Florida Department of Health victim of a “potential cyber incident”

Florida Department of Health victim of a “potential cyber incident”

TAMPA, Fla. – The organization known as RansomHub has claimed responsibility for a cyberattack on the Florida Department of Health, according to a prominent cybersecurity firm.

When asked about the group’s claim, the Florida Department of Health confirmed that a “potential cyber incident” had caused an outage in the state’s vital statistics system, causing significant problems for funeral homes in the state.

In a statement, government officials said the Department of Health was “coordinating its response to the incident with law enforcement and all relevant stakeholders.”

What you need to know

  • According to cybersecurity firm HackManac, the RansomHub group has claimed responsibility for a cyberattack on the Florida Department of Health
  • In similar attacks on large companies, victims sometimes have to pay ransoms amounting to millions.
  • However, in Florida, it is illegal for a government agency to pay a ransom or meet demands following a cyberattack.

Will Hawkins, owner of Enterprise Data Solutions, Inc., works with more than 600 companies, guiding them through data protection, data recovery and cybersecurity.

He says companies are sometimes forced to pay ransoms, and if they don’t, the data can leak online, which can cost a company tens of millions of dollars and even bring operations to a halt.

He said companies should not give in to their demands or pay a ransom in the event of an attack.

“First, there is no guarantee you will get your data back,” Hawkins said. “Second, you are paying a criminal organization, giving them a reason to keep doing what they are doing. You are funding their future operations. Third, you may be paying a banned organization. It could be a state actor, it could be a gang in North Korea or Iran.”

In Florida, state law prohibits state, local or county agencies from paying a ransom or meeting the demands of the perpetrator of a cyberattack.

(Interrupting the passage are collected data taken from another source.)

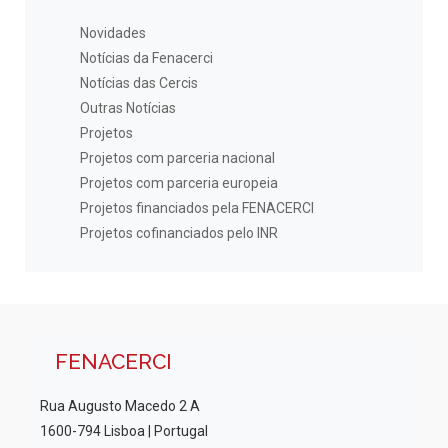
Novidades
Notícias da Fenacerci
Notícias das Cercis
Outras Notícias
Projetos
Projetos com parceria nacional
Projetos com parceria europeia
Projetos financiados pela FENACERCI
Projetos cofinanciados pelo INR
FENACERCI
Rua Augusto Macedo 2 A
1600-794 Lisboa | Portugal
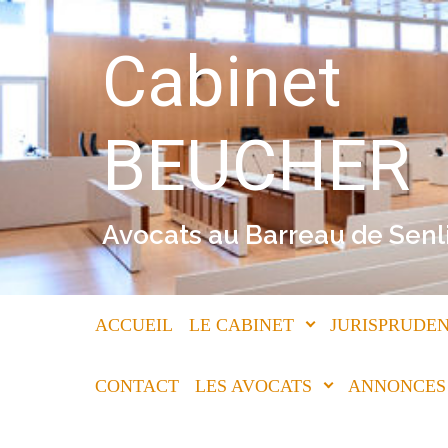
Skip to main content
Cabinet
BEUCHER
Avocats au Barreau de Senl
ACCUEIL
LE CABINET
JURISPRUDEN
CONTACT
LES AVOCATS
ANNONCES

According to cybersecurity firm HackManac, which tracks cyberattacks around the globe, RansomHub claimed to have “exfiltrated” 100GB of data from the Florida Department of Health and gave the department a July 5 deadline to pay the ransom.

That deadline has since passed, but the Florida Department of Health’s statement did not specifically address the potential sharing of data collected as a result of the attack.

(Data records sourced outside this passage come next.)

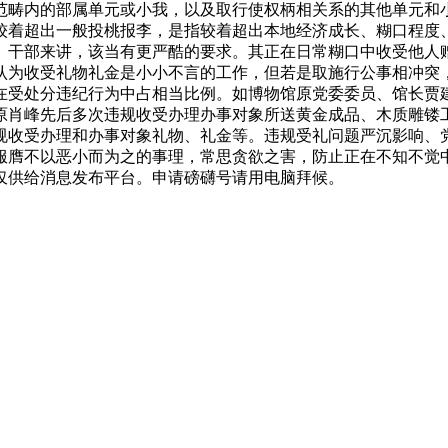
范畴内的部属单元或小我，以及取行使权柄相关系的其他单元和
较着超出一般投桃报李，是指较着超出本地经济成长、糊口程度
、干部来讲，该当有更严酷的要求。其正在日常糊口中收受他人赠
认为收受礼物礼金是小小不言的工作，但若是取施行公事相冲突
在受处分违纪行为中占相当比例。如博物馆原党委委员、馆长贾
原肖峰先后多次违规收受办理办事对象所送黄金成品、木质雕镂
规收受办理和办事对象礼物、礼金等。违规受礼问题严沉影响、
服膺不以恶小而为之的事理，常思贪欲之害，防止正在不知不觉
仅供给消息发布平台。申请磅礴号请用电脑拜候。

However, it said: “All affected parties will be notified once a comprehensive assessment of the situation has been completed.”

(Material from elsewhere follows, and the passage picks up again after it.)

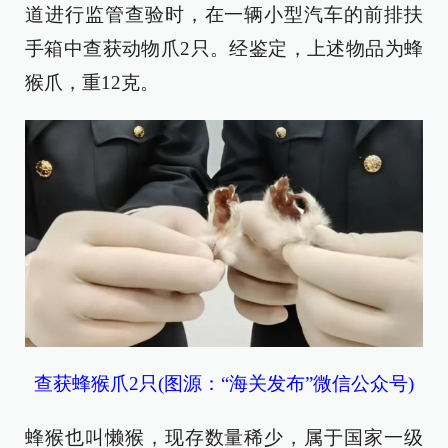
道进行监管查验时，在一辆小型汽车的前排扶
手箱中查获动物爪2只。经鉴定，上述物品为蜂
猴爪，重12克。
查获蜂猴爪2只(图源：“海关发布”微信公众号)
蜂猴也叫懒猴，现存数量稀少，属于国家一级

Hack leads to delays in death certificates and cremations

Stephanie Lawson, director of Lawson Funeral Home, said the system outage caused weeks of delays.

“Our funeral home, doctors and coroner are all trying to work hand in hand, but it’s difficult all around,” Lawson said. “Because everything used to go through the computer to the different departments and we could get cremation permits within 24 to 48 hours. Now it takes longer.”

Funeral directors fear they will have to turn some people away if a solution is not found soon.

“It is very stressful for funeral homes and devastating for surviving family members who must wait during this process to return their deceased family member to their care,” TJ Cohen, director of Cremations of Tampa Bay, said in a statement. “I know it is hard, but we ask families for patience.”

A spokesman for the Florida Department of Health said they are asking health facilities and doctors to help “expedite the issuance of handwritten death certificates.”

“We are working around the clock to restore the online vital statistics system,” said Dr. Joseph Ladapo, the state’s surgeon general. “Most of the department’s operations and services remain unchanged and operational.”

The delay has now also affected birth certificates. A spokesman for the Hillsborough County Tax Collector’s Office said that birth certificates have been suspended. Families must contact the health department to obtain a copy.

Hospitals are also changing their business processes. Since the system failed, they have been processing birth and death certificates for families manually, a BayCare spokesman said.

“We are adapting to the disruption of EDRS service and have no capacity issues or concerns at this time,” said Jaye Toler, communications strategist at BayCare. “We will continue to monitor the situation.”